I sat on a park bench in the middle of the afternoon. One of those precious-few moments in life where everything comes together, out of random chaos.
It was 72 degrees Faranheit, sunny, and with a cool breeze.
All around, there was the din of voices. People shuffled past me. Parents were pushing strollers with sacked-out babies and toddlers. Intermittently, children passed by who were either screaming or laughing; sometimes it was difficult to tell the difference.
As I waited over an hour, time did not matter. I was enjoying the moment. Reminiscing all at once, about the passage of time, I saw myself throughout various stages of life:
First, as a small child walking these same grounds; next, as a twenty-something, know-it-all, only interested in selfish endeavors; then as a parent, relishing the memories building in my children’s minds; and finally coming full-circle as an empty-nester, watching and savoring each of those different times.

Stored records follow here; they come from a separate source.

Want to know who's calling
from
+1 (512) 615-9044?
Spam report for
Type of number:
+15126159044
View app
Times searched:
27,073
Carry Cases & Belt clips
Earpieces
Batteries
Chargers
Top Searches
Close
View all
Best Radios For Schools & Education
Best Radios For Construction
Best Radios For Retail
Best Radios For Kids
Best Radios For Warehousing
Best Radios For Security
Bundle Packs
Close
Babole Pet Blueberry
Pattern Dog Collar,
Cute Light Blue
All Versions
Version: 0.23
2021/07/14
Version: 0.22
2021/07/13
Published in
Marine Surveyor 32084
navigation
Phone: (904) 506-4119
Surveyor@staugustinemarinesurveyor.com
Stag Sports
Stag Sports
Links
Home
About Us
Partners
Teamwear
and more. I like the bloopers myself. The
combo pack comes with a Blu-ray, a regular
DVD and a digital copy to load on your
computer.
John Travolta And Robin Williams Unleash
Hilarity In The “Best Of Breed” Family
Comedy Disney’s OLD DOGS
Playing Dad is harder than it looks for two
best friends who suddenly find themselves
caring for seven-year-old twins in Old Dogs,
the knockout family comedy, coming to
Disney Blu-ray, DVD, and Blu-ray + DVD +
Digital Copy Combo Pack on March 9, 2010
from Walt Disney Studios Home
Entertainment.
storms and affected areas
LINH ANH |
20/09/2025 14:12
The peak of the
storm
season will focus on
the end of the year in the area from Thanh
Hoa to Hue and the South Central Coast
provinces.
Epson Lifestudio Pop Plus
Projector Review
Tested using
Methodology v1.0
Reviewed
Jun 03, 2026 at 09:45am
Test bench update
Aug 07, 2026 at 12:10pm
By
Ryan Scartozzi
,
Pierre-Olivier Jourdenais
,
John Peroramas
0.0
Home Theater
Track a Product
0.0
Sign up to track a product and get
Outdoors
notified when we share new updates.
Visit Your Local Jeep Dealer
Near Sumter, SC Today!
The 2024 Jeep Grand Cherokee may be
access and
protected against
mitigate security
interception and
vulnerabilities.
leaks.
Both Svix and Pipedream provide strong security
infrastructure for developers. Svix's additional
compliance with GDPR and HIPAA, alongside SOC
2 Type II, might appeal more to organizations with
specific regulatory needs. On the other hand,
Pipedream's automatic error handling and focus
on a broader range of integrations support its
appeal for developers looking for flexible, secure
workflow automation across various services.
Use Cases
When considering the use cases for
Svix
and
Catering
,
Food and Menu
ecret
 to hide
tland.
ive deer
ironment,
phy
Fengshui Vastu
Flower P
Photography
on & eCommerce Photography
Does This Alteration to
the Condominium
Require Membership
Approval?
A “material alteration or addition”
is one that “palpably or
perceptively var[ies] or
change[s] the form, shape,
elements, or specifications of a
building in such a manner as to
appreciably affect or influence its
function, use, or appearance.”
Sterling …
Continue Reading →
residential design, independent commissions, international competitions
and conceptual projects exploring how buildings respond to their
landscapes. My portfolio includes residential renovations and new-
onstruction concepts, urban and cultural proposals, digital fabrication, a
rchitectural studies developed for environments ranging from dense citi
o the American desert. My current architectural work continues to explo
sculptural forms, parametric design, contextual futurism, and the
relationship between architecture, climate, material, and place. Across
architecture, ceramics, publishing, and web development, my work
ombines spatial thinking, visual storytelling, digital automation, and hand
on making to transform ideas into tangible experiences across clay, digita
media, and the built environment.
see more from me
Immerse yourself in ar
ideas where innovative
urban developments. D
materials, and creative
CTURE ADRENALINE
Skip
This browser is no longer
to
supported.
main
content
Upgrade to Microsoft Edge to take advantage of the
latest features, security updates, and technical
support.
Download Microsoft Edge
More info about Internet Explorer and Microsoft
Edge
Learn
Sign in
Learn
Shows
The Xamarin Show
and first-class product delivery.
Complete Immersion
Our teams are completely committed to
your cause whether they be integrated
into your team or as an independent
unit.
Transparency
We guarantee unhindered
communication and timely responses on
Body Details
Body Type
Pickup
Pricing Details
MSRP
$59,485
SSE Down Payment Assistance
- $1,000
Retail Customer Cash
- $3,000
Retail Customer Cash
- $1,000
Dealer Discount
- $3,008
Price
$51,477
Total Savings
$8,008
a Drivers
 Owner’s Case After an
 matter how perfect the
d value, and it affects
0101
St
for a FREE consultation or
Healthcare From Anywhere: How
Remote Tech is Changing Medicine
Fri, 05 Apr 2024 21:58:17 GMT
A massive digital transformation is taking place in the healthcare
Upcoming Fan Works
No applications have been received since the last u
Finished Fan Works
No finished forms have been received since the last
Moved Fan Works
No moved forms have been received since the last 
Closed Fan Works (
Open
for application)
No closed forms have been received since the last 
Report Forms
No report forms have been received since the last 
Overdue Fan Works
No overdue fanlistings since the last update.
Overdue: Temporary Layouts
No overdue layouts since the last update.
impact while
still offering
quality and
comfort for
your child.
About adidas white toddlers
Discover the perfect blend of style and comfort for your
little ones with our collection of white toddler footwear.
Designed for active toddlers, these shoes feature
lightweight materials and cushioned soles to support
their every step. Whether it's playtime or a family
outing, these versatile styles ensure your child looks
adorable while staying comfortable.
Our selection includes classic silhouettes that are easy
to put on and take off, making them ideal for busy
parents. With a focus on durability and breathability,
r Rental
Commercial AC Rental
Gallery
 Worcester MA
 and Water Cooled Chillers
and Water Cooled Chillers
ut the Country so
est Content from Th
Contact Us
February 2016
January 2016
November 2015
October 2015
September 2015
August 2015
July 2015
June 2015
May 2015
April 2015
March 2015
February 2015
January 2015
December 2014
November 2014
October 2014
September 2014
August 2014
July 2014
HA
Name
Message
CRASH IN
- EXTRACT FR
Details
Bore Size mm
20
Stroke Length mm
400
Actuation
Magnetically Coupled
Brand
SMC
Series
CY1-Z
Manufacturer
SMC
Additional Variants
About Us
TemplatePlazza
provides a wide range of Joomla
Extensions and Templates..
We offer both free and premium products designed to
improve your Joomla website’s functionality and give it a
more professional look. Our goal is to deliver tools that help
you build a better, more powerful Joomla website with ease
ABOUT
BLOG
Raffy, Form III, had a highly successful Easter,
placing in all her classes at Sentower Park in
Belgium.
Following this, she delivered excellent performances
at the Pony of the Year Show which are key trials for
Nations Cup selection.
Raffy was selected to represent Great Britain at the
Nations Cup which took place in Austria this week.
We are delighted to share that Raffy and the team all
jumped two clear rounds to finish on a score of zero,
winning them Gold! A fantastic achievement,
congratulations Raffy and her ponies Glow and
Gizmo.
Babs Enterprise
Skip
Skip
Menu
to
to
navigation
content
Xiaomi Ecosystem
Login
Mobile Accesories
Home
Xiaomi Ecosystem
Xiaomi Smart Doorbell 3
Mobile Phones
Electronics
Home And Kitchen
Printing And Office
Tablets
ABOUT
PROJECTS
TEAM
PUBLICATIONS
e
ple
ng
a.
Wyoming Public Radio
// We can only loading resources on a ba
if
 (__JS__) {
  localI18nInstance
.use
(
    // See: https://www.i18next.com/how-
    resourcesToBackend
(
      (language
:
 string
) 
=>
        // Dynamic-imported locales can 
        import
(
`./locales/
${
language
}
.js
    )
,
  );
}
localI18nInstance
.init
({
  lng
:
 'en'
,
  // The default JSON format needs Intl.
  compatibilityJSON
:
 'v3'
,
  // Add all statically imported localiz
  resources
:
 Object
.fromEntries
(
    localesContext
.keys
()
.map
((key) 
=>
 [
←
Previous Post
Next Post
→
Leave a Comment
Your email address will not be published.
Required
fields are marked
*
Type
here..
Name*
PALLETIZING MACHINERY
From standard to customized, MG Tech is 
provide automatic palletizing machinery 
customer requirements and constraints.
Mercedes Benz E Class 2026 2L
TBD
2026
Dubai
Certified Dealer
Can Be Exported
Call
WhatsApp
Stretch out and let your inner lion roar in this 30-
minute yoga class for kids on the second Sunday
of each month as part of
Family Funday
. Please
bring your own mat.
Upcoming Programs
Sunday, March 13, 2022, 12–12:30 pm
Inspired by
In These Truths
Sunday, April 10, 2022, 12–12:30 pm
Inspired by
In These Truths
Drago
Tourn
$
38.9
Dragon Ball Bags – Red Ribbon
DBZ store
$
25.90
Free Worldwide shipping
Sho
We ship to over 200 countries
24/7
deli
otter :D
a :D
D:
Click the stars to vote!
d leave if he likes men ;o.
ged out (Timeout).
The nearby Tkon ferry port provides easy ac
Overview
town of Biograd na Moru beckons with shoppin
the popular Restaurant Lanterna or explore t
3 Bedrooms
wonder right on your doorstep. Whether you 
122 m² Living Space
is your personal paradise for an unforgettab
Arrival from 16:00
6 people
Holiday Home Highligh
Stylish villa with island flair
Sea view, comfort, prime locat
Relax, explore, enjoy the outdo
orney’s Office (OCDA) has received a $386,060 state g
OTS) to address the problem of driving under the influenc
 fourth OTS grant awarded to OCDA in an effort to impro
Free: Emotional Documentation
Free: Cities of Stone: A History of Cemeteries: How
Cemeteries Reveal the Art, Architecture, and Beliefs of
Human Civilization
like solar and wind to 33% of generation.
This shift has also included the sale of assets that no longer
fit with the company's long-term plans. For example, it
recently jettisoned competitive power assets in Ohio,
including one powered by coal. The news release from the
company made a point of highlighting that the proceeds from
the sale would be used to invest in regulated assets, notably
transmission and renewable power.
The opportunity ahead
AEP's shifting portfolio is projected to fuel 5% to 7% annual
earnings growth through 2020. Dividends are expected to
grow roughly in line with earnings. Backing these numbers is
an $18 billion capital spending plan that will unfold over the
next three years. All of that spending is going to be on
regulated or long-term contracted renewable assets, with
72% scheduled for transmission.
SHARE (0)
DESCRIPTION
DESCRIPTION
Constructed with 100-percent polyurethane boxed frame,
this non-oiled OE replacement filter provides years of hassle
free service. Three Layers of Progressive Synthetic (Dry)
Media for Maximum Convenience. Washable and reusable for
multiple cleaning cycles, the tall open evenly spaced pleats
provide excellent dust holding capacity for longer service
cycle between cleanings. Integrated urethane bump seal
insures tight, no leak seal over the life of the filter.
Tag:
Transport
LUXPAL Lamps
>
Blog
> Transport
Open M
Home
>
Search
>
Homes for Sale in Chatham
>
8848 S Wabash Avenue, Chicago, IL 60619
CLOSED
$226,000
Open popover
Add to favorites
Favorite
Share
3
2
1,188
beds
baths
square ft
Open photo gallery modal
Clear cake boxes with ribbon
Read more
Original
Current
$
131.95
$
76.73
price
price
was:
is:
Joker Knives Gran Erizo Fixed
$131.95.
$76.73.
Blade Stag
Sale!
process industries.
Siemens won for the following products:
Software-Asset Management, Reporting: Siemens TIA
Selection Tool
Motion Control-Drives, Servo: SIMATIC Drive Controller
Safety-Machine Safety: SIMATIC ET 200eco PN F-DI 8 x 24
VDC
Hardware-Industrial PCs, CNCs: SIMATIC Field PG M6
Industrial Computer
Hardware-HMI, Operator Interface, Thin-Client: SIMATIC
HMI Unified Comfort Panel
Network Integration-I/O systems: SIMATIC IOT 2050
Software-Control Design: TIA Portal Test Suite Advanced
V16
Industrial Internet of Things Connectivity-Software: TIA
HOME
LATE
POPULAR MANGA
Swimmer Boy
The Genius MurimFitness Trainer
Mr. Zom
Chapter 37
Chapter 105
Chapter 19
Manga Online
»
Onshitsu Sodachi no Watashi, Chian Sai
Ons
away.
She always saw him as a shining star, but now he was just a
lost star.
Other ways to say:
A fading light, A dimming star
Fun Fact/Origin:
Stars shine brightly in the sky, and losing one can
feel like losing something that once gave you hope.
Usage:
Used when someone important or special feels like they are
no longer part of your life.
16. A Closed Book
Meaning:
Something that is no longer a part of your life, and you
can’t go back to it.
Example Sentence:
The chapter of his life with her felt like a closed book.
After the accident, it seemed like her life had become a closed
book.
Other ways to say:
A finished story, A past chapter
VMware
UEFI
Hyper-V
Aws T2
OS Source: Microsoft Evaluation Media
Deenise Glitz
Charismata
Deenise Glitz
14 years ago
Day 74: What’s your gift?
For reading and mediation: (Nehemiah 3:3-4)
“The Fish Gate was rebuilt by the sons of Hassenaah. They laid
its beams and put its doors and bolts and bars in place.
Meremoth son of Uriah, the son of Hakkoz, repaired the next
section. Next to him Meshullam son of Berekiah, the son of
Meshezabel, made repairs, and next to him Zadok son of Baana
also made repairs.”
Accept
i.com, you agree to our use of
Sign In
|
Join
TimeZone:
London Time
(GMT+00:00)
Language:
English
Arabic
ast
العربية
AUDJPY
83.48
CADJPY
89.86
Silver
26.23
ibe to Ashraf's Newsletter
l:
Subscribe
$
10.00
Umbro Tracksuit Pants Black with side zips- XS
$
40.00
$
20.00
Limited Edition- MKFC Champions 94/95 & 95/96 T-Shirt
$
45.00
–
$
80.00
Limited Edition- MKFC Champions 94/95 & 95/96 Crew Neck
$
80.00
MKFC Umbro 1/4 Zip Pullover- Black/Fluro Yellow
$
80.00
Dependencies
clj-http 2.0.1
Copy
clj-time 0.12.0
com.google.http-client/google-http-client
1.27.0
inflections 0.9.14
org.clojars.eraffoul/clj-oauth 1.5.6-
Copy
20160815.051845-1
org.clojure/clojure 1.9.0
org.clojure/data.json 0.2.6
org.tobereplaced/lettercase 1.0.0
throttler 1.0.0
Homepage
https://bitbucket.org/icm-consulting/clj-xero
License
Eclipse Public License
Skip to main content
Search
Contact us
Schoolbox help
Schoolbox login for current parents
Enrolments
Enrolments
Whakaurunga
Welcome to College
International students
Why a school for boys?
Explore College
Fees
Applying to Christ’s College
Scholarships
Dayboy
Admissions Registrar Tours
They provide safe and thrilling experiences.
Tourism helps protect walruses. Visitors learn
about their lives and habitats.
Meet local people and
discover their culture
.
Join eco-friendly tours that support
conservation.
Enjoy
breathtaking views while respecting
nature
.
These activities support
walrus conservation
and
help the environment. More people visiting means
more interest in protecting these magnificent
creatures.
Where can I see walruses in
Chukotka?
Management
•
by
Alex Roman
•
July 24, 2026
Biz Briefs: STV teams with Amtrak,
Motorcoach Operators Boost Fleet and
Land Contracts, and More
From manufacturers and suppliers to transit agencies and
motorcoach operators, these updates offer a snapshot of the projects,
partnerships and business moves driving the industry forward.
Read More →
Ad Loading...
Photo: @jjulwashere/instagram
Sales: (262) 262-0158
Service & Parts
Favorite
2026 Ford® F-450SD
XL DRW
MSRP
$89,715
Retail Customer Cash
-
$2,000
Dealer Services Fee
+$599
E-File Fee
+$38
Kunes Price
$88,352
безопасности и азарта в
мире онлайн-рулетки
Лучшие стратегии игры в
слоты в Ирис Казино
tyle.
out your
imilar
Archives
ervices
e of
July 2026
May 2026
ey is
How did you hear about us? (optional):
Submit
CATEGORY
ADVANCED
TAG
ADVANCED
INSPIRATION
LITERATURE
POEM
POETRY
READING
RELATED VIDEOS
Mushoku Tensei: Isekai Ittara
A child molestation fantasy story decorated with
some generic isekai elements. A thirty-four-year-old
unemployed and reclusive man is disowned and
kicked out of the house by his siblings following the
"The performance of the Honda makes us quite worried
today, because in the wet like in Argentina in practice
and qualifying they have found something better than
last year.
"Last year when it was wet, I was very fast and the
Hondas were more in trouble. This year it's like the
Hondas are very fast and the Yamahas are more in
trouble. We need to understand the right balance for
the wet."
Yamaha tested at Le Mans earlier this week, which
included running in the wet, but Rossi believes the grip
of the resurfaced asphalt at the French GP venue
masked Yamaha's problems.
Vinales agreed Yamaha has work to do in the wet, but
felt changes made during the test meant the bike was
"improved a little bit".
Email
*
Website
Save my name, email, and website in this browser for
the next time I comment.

Surprisingly, the cacophony of sounds blended into a form of silence.
I imagine it was much like what a professional athlete senses when the crowd is screaming, and suddenly, the sound fades into the background, allowing a hyper-clarity for that perfect throw, or pivotal play, that totally changes the outcome of a game or match.
Rarely do these moments last long, but I was able to milk this feeling for the better part of an hour – just basking in sentimental nostalgia like the helpless, romantic sap that I am.
What snapped me out of that special moment was the excited voices of MLB and our GD exiting the Grizzly River Run ride at Disneyland – and quite a little bit wet, at that!